According to Andrew, his client, who is described in the article as “a human rights activist” and an “outspoken critic of the Rwandan government”, was under threat.
“He (Mugenzi) believed he was under threat from the Rwandan government and this made him anxious and fearful and he had struggled to work,” the lawyer said.
Oliver further asserted that Mugenzi used gambling to deal with mental health issues stemming from the fear and anxiety generated by the so-called threat, suggesting that the gambling addiction made Mugenzi become a thief. In other words, the Rwandan government, whose alleged threats are at the origin of the gambling addiction, was somehow to blame for the crime committed by one of its ‘critics’.
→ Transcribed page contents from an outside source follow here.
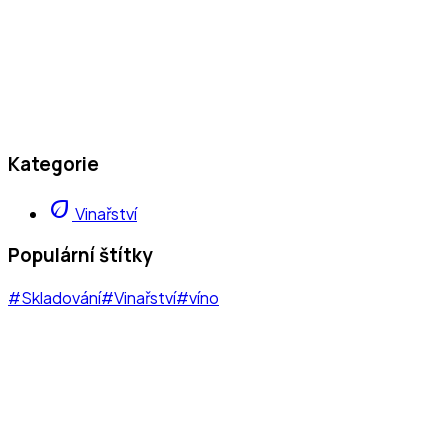
Kategorie
eco
Vinařství
Populární štítky
#Skladování
#Vinařství
#víno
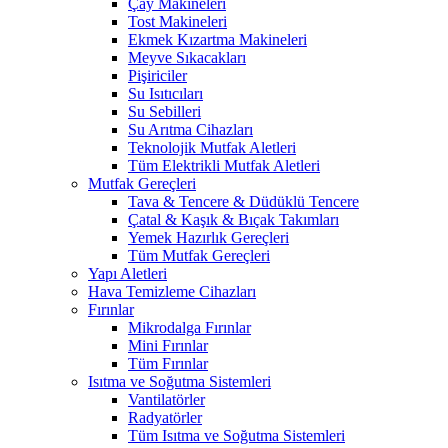
Çay Makineleri
Tost Makineleri
Ekmek Kızartma Makineleri
Meyve Sıkacakları
Pişiriciler
Su Isıtıcıları
Su Sebilleri
Su Arıtma Cihazları
Teknolojik Mutfak Aletleri
Tüm Elektrikli Mutfak Aletleri
Mutfak Gereçleri
Tava & Tencere & Düdüklü Tencere
Çatal & Kaşık & Bıçak Takımları
Yemek Hazırlık Gereçleri
Tüm Mutfak Gereçleri
Yapı Aletleri
Hava Temizleme Cihazları
Fırınlar
Mikrodalga Fırınlar
Mini Fırınlar
Tüm Fırınlar
Isıtma ve Soğutma Sistemleri
Vantilatörler
Radyatörler
Tüm Isıtma ve Soğutma Sistemleri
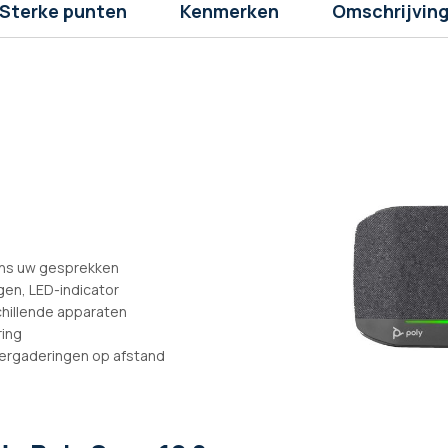
Sterke punten
Kenmerken
Omschrijvin
ens uw gesprekken
n, LED-indicator
hillende apparaten
ring
vergaderingen op afstand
But the ridiculousness of this position was exposed by the Eastern Daily Press’s commitment to expose Mugenzi. As members of the Eastern Daily Press successfully fought to overturn a court decision that banned publication of Mugenzi’s story, the journalists demonstrated how Mugenzi himself had repeatedly appeared in the media, published photos of his location on social media, revealed his work addresses online, and even stood to become an MP in 2015.
Evidently, Mugenzi’s actions were absolutely not those of a person under threat – even less so a person experiencing anxiety and fear who supposedly was hiding from a government targeting him for assassination.
Confronted with reality, Judge Katharine Moore had no other choice but to overturn the decision, noting that Mugenzi’s fears were “not well founded” and had “no reliable support.”
However, the case of Mugenzi is not the only one where ridiculous claims that attempt to diminish the criminal responsibility, or justify the crimes of so-called critics of Rwanda by blaming Rwanda have been pushed by commentators abroad.
Almost two months ago, Timothy Longman, a professor of political science and international relations at Boston University, argued in an article, that Paul Rusesabagina “became more radical because of unrelenting attacks on his character”; attacks that Longman claims were “coordinated by the government” of Rwanda. “We cannot know for certain whether Rusesabagina provided material support to armed groups and supported terrorism, as he is accused of,” Longman added in his attempted justifications of Rusesabagina’s crimes.
The surprising thing is that Longman could claim uncertainty about Rusesabagina’s support of terrorism despite the existence of videos proving the fact. Yet Longman could forward theories, supported with nothing, that “radicalization of Rusesabagina was caused by Kigali.”
From Longman’s perspective, the self-incriminating videos are not sufficient proof against the terror suspect, while mere psychobabble should exonerate “the Hotel Rwanda hero.”
Longman proceeded to advance an exculpatory narrative in the public opinion for the terror suspect. He invited the public to temper its anger towards a terrorist, to extend empathy to his bruised ego and purportedly tarnished reputation, all to blame Rwanda (“the intolerant government”) for crimes the suspect committed!
It is not surprising for a lawyer to resort to all sorts of tricks to defend his or her client. To achieve their objectives, lawyers enjoy more freedom of speech in courts than the common man or woman and as a consequence defend positions that may not only be offensive to the aggrieved party and the bereaved families, but blatantly ridiculous to Rwandans.
But Longman is not a lawyer. He arrogates himself the right to intervene “as a scholar”, although his pursuit of an elusive “bothsidesim” clearly hinders his clarity of thought.
Similarly, if commentators like him don’t want to review their questionable standards of proof when accusing Rwanda, they should at the very least be reasonable enough not to mislead the public but ascribe responsibility for crimes where it properly belongs: the perpetrators themselves.